BSP chief insists 6% GDP growth still attainable
Under worst case contagion scenario
MANILA, Philippines — Monetary authorities are ready to deploy all policy tools to address challenges to the country’s financial markets and help sustain a six percent gross domestic product (GDP) growth amid the coronavirus disease (COVID-19) pandemic.
In a text message, BSP Governor Benjamin Diokno said there is no reason to believe that the Covid-19 crisis could severely cut the Philippine growth momentum.
“The truth is that the economic fundamentals are on our side. Even under the worst possible scenario, the Philippines can still grow this year and in the medium term by about six percent,” Diokno said.

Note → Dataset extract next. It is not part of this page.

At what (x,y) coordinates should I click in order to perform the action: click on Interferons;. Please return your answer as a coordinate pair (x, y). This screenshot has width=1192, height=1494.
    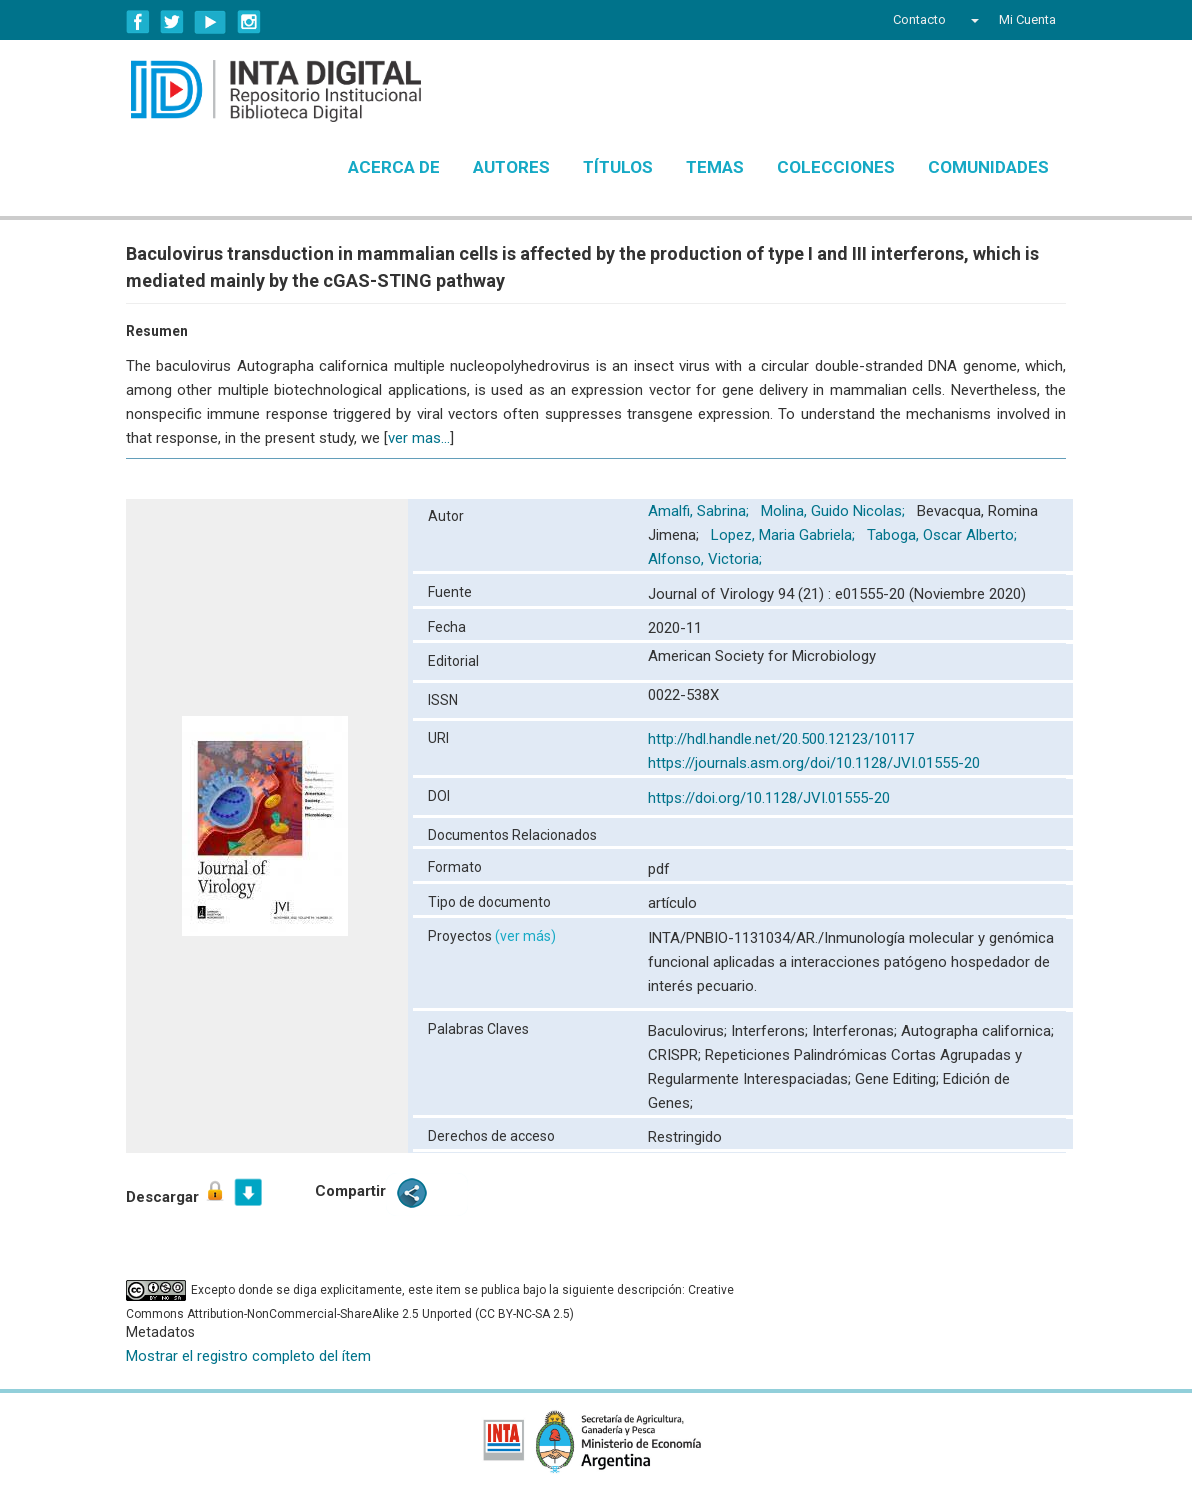     Looking at the image, I should click on (771, 1031).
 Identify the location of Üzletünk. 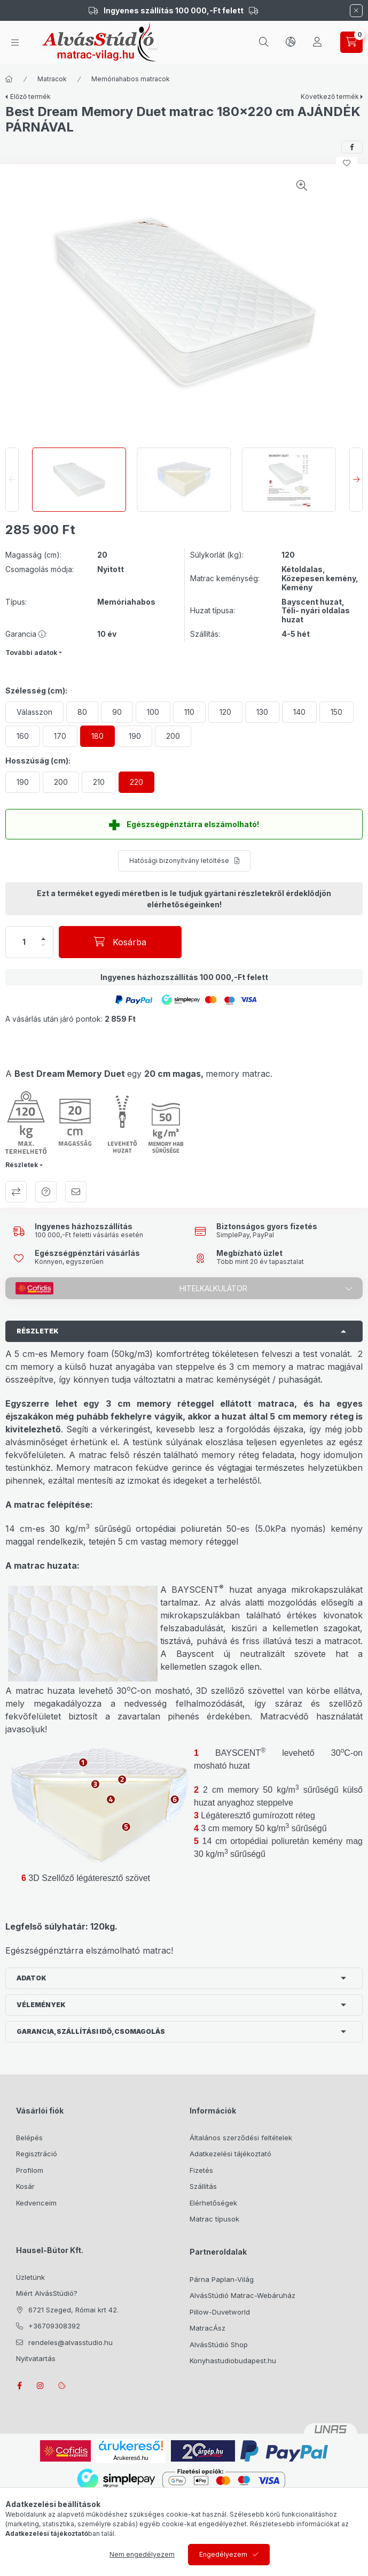 (30, 2277).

The country’s GDP growth eased to an eight-year low of 5.9 percent last year from 6.2 percent in 2018 on soft global markets due to the US-China trade war, the impact of the BSP tightening in 2018, and the delayed passage of the 2019 national budget.

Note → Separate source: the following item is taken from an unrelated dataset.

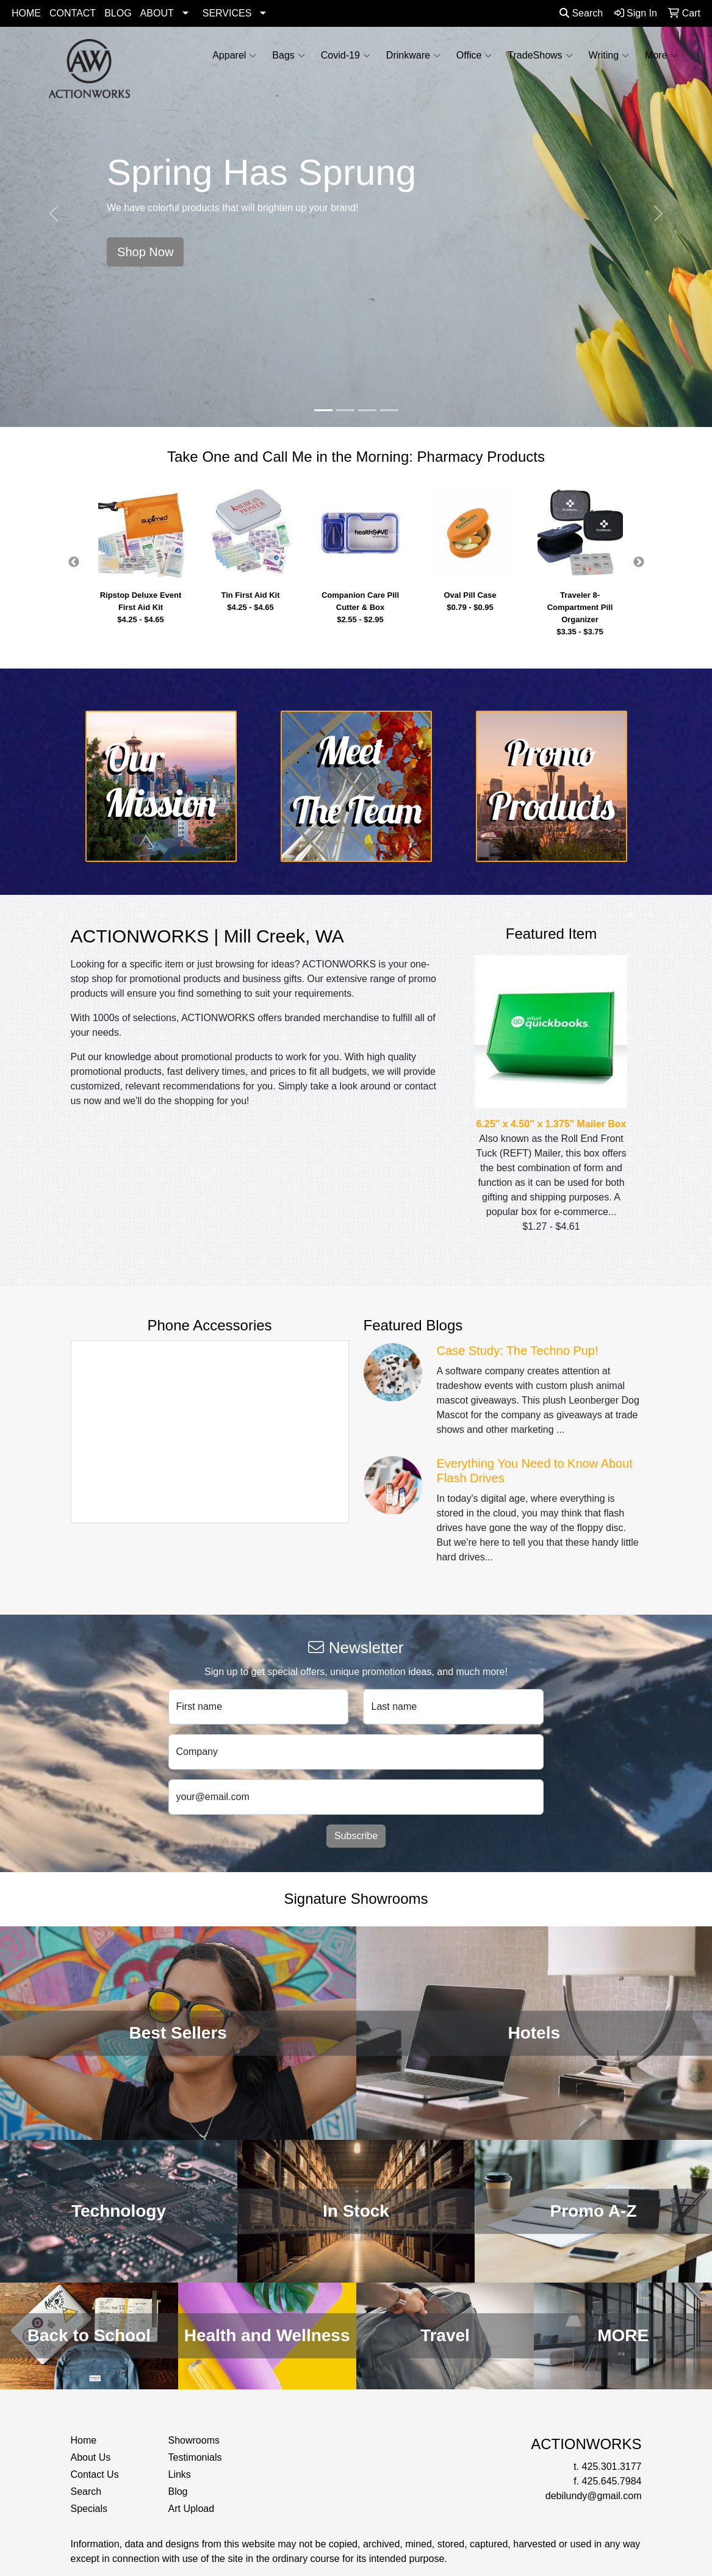 The height and width of the screenshot is (2576, 712). What do you see at coordinates (612, 2466) in the screenshot?
I see `425.301.3177` at bounding box center [612, 2466].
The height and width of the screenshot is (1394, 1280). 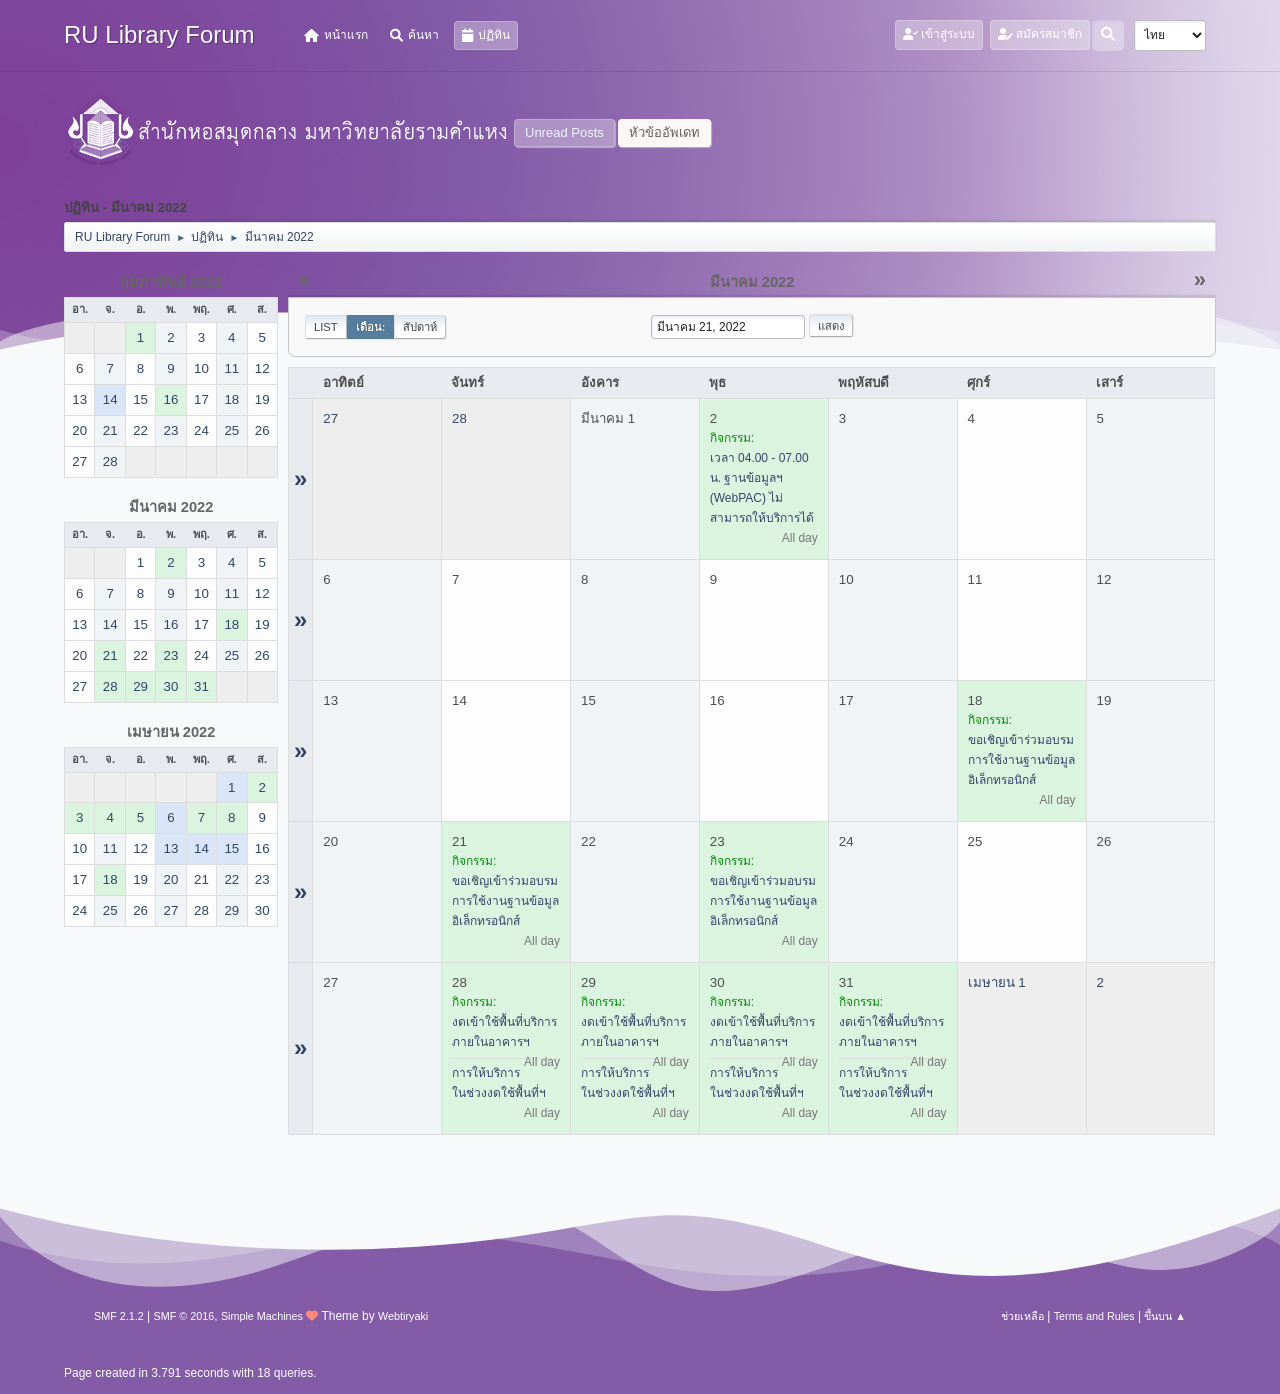 What do you see at coordinates (371, 327) in the screenshot?
I see `เดือน:` at bounding box center [371, 327].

Economic managers penned a GDP growth target of 6.5 to 7.5 percent for 2020 but the prolonged COVID-19 outbreak could cut the expansion by as much as one percentage point.

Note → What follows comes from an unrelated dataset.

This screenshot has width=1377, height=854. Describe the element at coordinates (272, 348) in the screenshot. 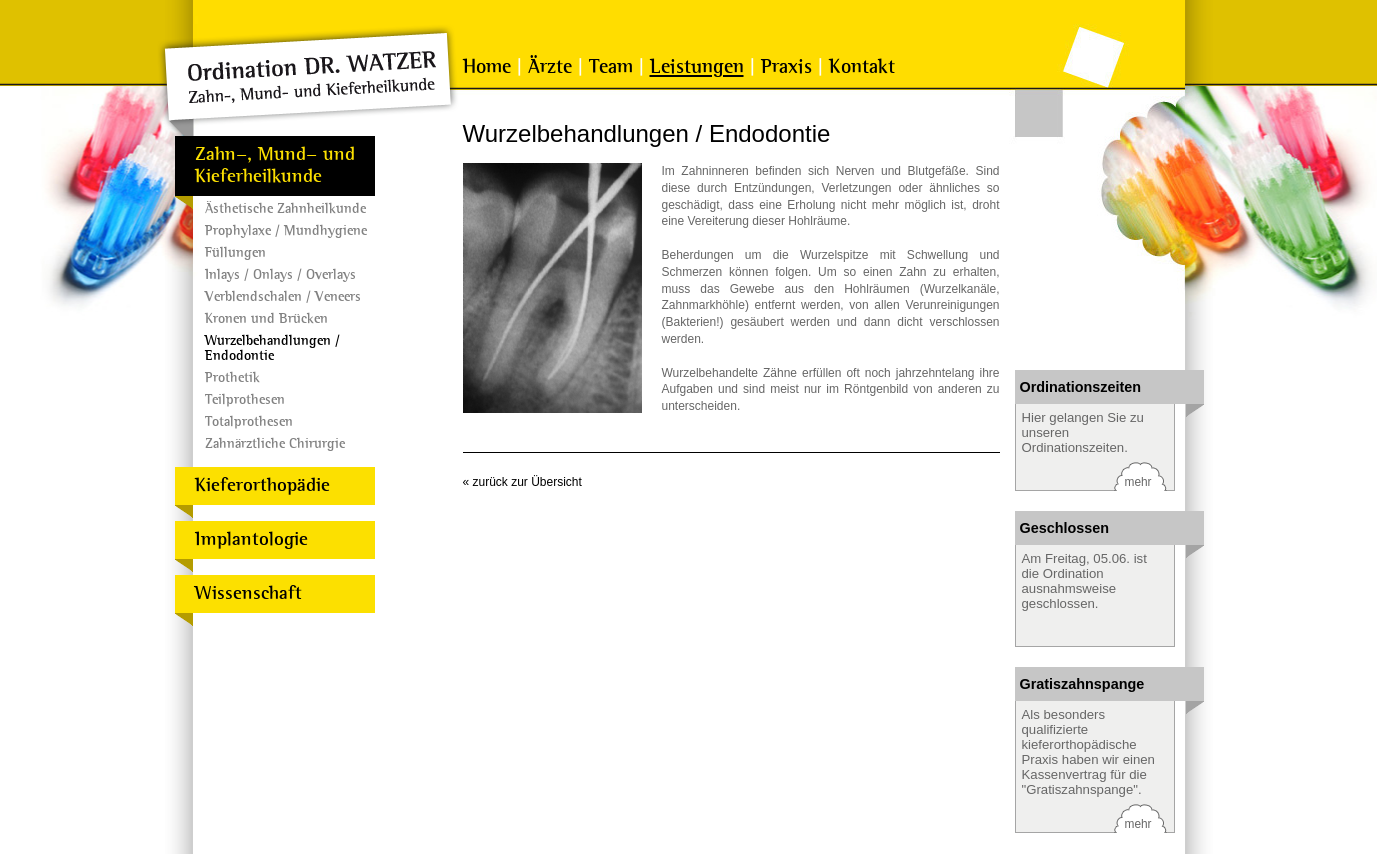 I see `Wurzelbehandlungen / Endodontie` at that location.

Diokno said the Philippines has ample fiscal and monetary space and low and falling debt to GDP ratio, within target range inflation, and a steady peso supported by the hefty gross international reserves (GIR) as well as reliable and sustainable sources of foreign exchange including overseas Filipino workers’ (OFW) remittances, foreign direct investments and receipts from the business process outsourcing (BPO) sector.
“The economy is robust enough to withstand the COVID-19 public health crisis,” Diokno said.
“On the part of BSP, the Monetary Board is ready to deploy any or all its policy tools, as appropriate, to address all challenges to our own financial markets and growth prospects,” he added.
The policy setting body is scheduled to meet on Thursday to decide what actions to take amid the COVID-19 pandemic including whether or not to cut interest rates to encourage more borrowings to boost economic activity.
The Monetary Board has so far slashed interest rates by 100 basis points since May last year amid the benign inflation environment and slower than expected GDP growth, partially unwinding a tightening cycle that saw rates jump by 175 basis points in 2018.
It also released about P450 billion into the financial system by reducing the reserve requirements ratio of big and mid-sized banks by 400 basis points and for small banks by 200 basis points to boost economic activity.
Diokno said the COVID-19 breakout is a public health crisis and not an economic crisis so the focus should be on how to delay the spread of the virus outbreak.